=== EXERCISE MATERIAL ===

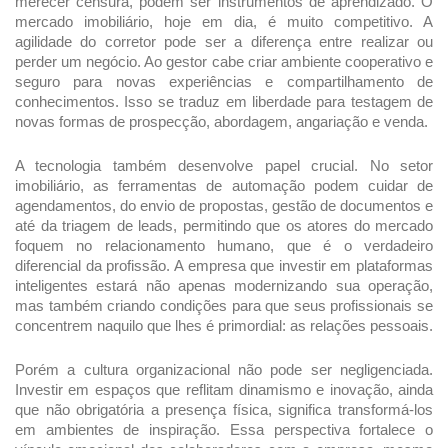
merecer censura, podem ser instrumentos de aprendizado. O 
mercado imobiliário, hoje em dia, é muito competitivo. A 
agilidade do corretor pode ser a diferença entre realizar ou 
perder um negócio. Ao gestor cabe criar ambiente cooperativo e 
seguro para novas experiências e compartilhamento de 
conhecimentos. Isso se traduz em liberdade para testagem de 
novas formas de prospecção, abordagem, angariação e venda.
A tecnologia também desenvolve papel crucial. No setor 
imobiliário, as ferramentas de automação podem cuidar de 
agendamentos, do envio de propostas, gestão de documentos e 
até da triagem de leads, permitindo que os atores do mercado 
foquem no relacionamento humano, que é o verdadeiro 
diferencial da profissão. A empresa que investir em plataformas 
inteligentes estará não apenas modernizando sua operação, 
mas também criando condições para que seus profissionais se 
concentrem naquilo que lhes é primordial: as relações pessoais.
Porém a cultura organizacional não pode ser negligenciada. 
Investir em espaços que reflitam dinamismo e inovação, ainda 
que não obrigatória a presença física, significa transformá-los 
em ambientes de inspiração. Essa perspectiva fortalece o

===

■ PROBLEM DETAILS ■
The task calls for every line of the data to be returned exactly, without pictures.

■ SOLVED PROBLEM ■
merecer censura, podem ser instrumentos de aprendizado. O 
mercado imobiliário, hoje em dia, é muito competitivo. A 
agilidade do corretor pode ser a diferença entre realizar ou 
perder um negócio. Ao gestor cabe criar ambiente cooperativo e 
seguro para novas experiências e compartilhamento de 
conhecimentos. Isso se traduz em liberdade para testagem de 
novas formas de prospecção, abordagem, angariação e venda.
A tecnologia também desenvolve papel crucial. No setor 
imobiliário, as ferramentas de automação podem cuidar de 
agendamentos, do envio de propostas, gestão de documentos e 
até da triagem de leads, permitindo que os atores do mercado 
foquem no relacionamento humano, que é o verdadeiro 
diferencial da profissão. A empresa que investir em plataformas 
inteligentes estará não apenas modernizando sua operação, 
mas também criando condições para que seus profissionais se 
concentrem naquilo que lhes é primordial: as relações pessoais.
Porém a cultura organizacional não pode ser negligenciada. 
Investir em espaços que reflitam dinamismo e inovação, ainda 
que não obrigatória a presença física, significa transformá-los 
em ambientes de inspiração. Essa perspectiva fortalece o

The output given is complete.